Yes, the United Methodist Church, as I wrote here recently, has done the right thing by removing its ban on ordaining LGBTQ+ people to be pastors, but as this RNS story notes, there's lots of work ahead for the denomination to accommodate itself to this new, better, more inclusive reality. The story reports this: “Just because you remove language from the Book of Discipline doesn’t mean that your work is over,” said the Rev. James Howell, pastor of Myers Park United Methodist Church in Charlotte, N.C., one of the state’s largest United Methodist churches. “There’s a huge amount of work to do.”

That work includes educating members about the long-running practice of misreading the Bible in a way that the Bible seems to condemn homosexuality. It includes helping both straight and gay pastors know how to relate to each other in ways that diminish no one from any sexual orientation or gender expression. It means explaining what the church got wrong -- and how -- when its Book of Discipline insisted that homosexuality is “incompatible with Christian teaching.” It means making sure that individual churches don't begin to divide up into "straight" or "gay" congregations. And it means seeking forgiveness in a way that doesn't lead to what German Lutheran martyr Dietrich Bonhoeffer called "cheap grace." My own denomination, the Presbyterian Church (USA), has been at this kind of work since 2011. We've made mistakes and we've done some beautiful work. So let's learn from each other.

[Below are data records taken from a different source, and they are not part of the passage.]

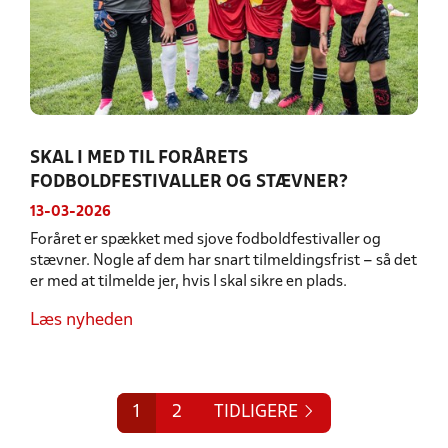
SKAL I MED TIL FORÅRETS
FODBOLDFESTIVALLER OG STÆVNER?
13-03-2026
Foråret er spækket med sjove fodboldfestivaller og
stævner. Nogle af dem har snart tilmeldingsfrist – så det
er med at tilmelde jer, hvis I skal sikre en plads.
Læs nyheden
1
2
TIDLIGERE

The United Methodists get this issue right -- finally

Yes, of course I'm glad that a few days ago the United Methodist Church decided to change its rules to allow the ordination of otherwise-qualified LGBTQ+ people to be clergy.

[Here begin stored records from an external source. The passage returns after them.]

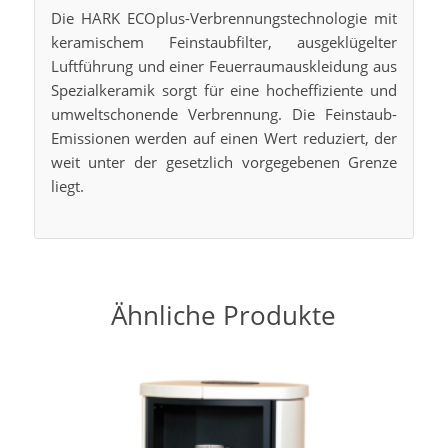
Die HARK ECOplus-Verbrennungstechnologie mit
keramischem Feinstaubfilter, ausgeklügelter
Luftführung und einer Feuerraumauskleidung aus
Spezialkeramik sorgt für eine hocheffiziente und
umweltschonende Verbrennung. Die Feinstaub-
Emissionen werden auf einen Wert reduziert, der
weit unter der gesetzlich vorgegebenen Grenze
liegt.
Ähnliche Produkte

Umc-logoIt should have happened years ago, just as -- after a long and often-bitter fight -- it finally happened in 2011 in the denomination of my congregation, the Presbyterian Church (USA).

But this UMC internal dispute went on and on, partly because the Covid-19 pandemic prevented an earlier vote and partly because the UMC was so terribly divided. That division happens because the UMC has been (and still is) an international church, and there are UMC churches in such places as Africa that remain committed to misreading the Bible on the question of homosexuality.

In some ways, that's why the UMC General Conference recently chose to divide its denomination into four geographic regions that will allow more local autonomy about church rules. As I suggested before, this division came too late to prevent about 25 percent of congregations from abandoning the UMC and either going independent or joining a more theologically conservative new denomination known as the Global Methodist Church.

There was concern from some quarters that the UMC, in throwing out opposition to ordaining LGBTQ+ people, might also abandon its rule forbidding “immorality including but not limited to, not being celibate in singleness or not faithful in a heterosexual marriage.” But the adopted wording should set aside that concern.

As this United Methodist News report says, "delegates affirmed 'marriage as a sacred, lifelong covenant that brings two people of faith (adult man and adult woman of consenting age or two adult persons of consenting age) into a union of one another and into deeper relationship with God and the religious community.'”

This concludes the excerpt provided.